Wurtzel enters rehab, lives in a halfway house, relapses, and tries alternate forms of treatment on the long road to sobriety. At one point, she finally gets a therapist who pushes her beyond her eloquent speech and word play. Wurtzel has to come to terms with her "terminal uniqueness," which a lot of addicts suffer. Wurtzel really *is* special, talented, and respected worldwide, but when it comes to her addiction, she's no different from anyone else. She also learns that there are no reasons why an addict uses, that addicts use because they are addicts, and any reason for using can be invented. She plays games, comparing heroin and cocaine and deciding her cocaine addiction is "better" because it is of the mind, not of the body like heroin. She comforts herself because you can't OD on Ritalin and cocaine like you can on other drugs.
After Prozac Nation and over the years, many readers have commented that Wurtzel is a whiny narrator. She is indeed. Depressed people are whiny and inherently unlikable, and it comes across in the narrative. Depressed drug-addicted people? Even more self-absorbed and irritating to be around.

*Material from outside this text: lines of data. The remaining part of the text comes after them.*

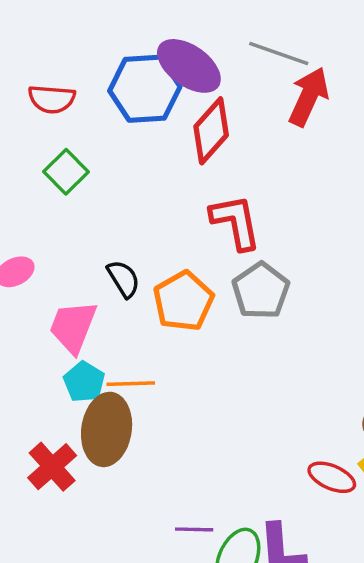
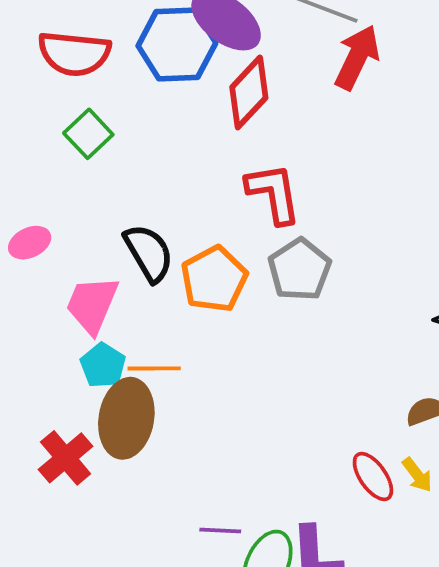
red semicircle: (52, 99) -> (74, 53), size x1.4
black semicircle: (123, 279) -> (149, 253), size x1.4
red ellipse: (332, 477) -> (373, 477), turned 30

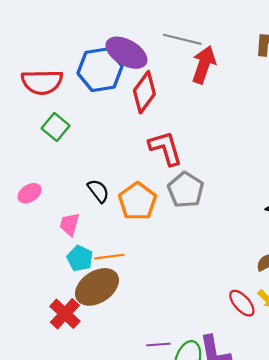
black semicircle: (149, 253) -> (98, 191), size x0.7
pink trapezoid: (92, 305) -> (69, 224), size x0.7
brown ellipse: (126, 418) -> (97, 287), turned 54

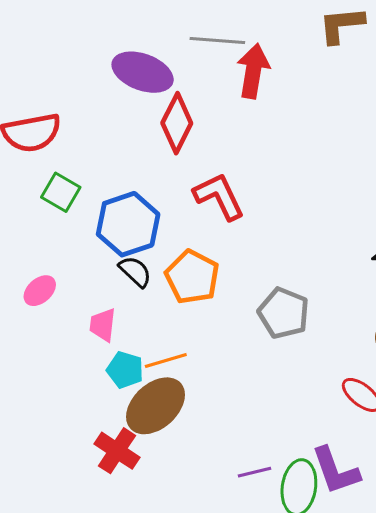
blue hexagon: (100, 70) -> (128, 224), moved
gray pentagon: (186, 190) -> (284, 313), moved

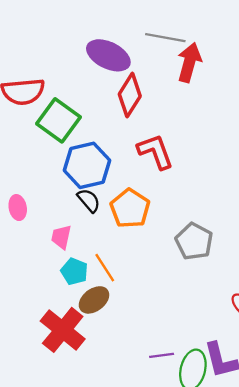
green square: (61, 192) -> (58, 120), moved, size x1.5
pink ellipse: (40, 291) -> (18, 208), turned -65
orange line: (166, 361) -> (105, 268), turned 68
brown ellipse: (156, 406) -> (94, 300), size x0.7
red cross: (117, 451) -> (63, 330), size x1.4

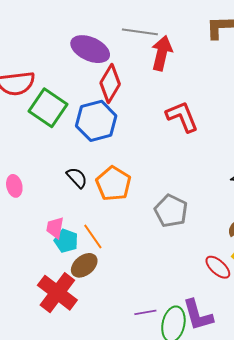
red L-shape: (155, 152) -> (182, 117), moved
blue hexagon: (87, 165) -> (96, 121), moved
pink trapezoid: (61, 237) -> (55, 228), moved

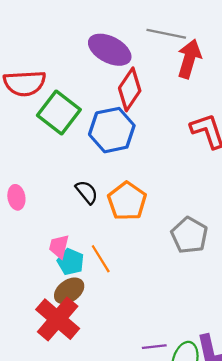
brown ellipse: (84, 265) -> (69, 291), moved

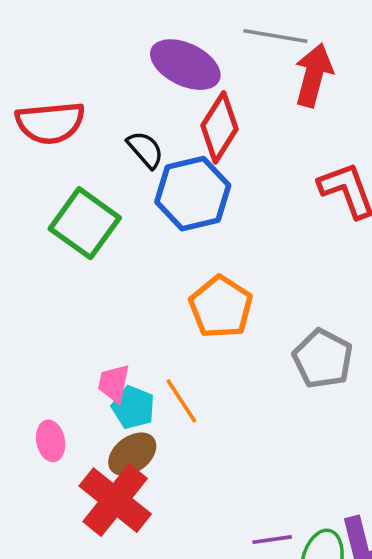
green square: (59, 112) -> (85, 223), moved
black semicircle: (87, 192) -> (145, 150), moved
pink ellipse: (16, 197) -> (51, 441), moved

The strength of Wurtzel's book(s) is that she places the reader directly in that whiny, self-absorbed place. She lets us in to her insane mind games justifying her addition. Anyone recovering from addiction or dealing with an addict will see recognizable elements here.
My recommended reading order for newbies to Elizabeth Wurtzel is (1) Prozac Nation (ground-breaking work with a personal portrait of depression before the days of safe anti-depressants), (2) More, Now, Again (watch that person from Prozac Nation fall again and again into drug addiction), and (3) Bitch (read the book she wrote when she was high on Ritalin and cocaine, the book the obsessively re-edited in drug-addicted isolation).